#### What the task requires:
Could you find every line in the entries below that holds the word "comments" and copy it?

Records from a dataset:

——

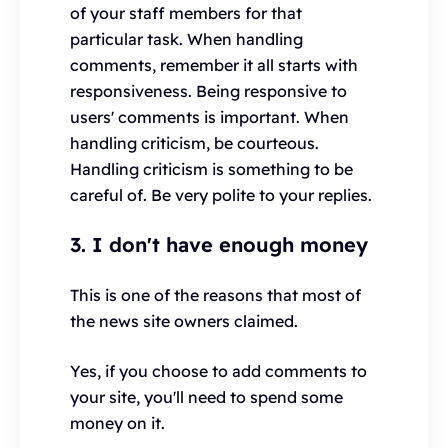
of your staff members for that
particular task. When handling
comments, remember it all starts with
responsiveness. Being responsive to
users' comments is important. When
handling criticism, be courteous.
Handling criticism is something to be
careful of. Be very polite to your replies.
3. I don't have enough money
This is one of the reasons that most of
the news site owners claimed.
Yes, if you choose to add comments to
your site, you'll need to spend some
money on it.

——

#### Response area:
comments, remember it all starts with
users' comments is important. When
Yes, if you choose to add comments to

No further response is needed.